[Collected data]
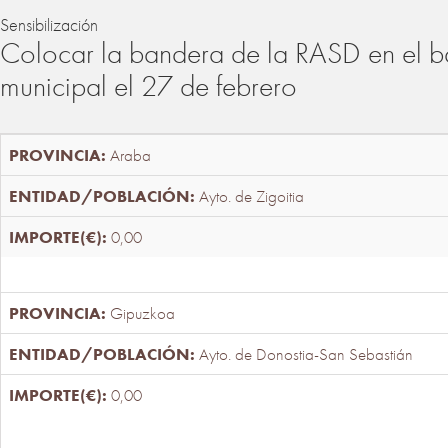
Sensibilización
Colocar la bandera de la RASD en el b
municipal el 27 de febrero
Araba
Ayto. de Zigoitia
0,00
Gipuzkoa
Ayto. de Donostia-San Sebastián
0,00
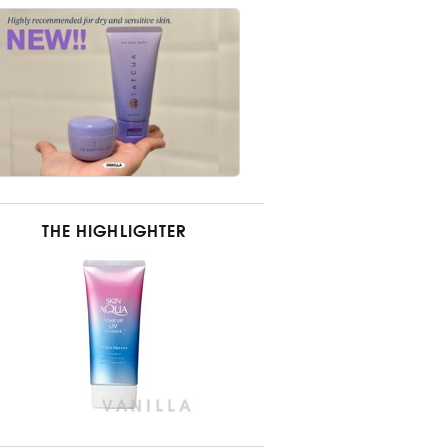
THE HIGHLIGHTER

Work request. Check each line above for the word "Ayto", and copy the lines where it appears.

Response box.
Ayto. de Zigoitia
Ayto. de Donostia-San Sebastián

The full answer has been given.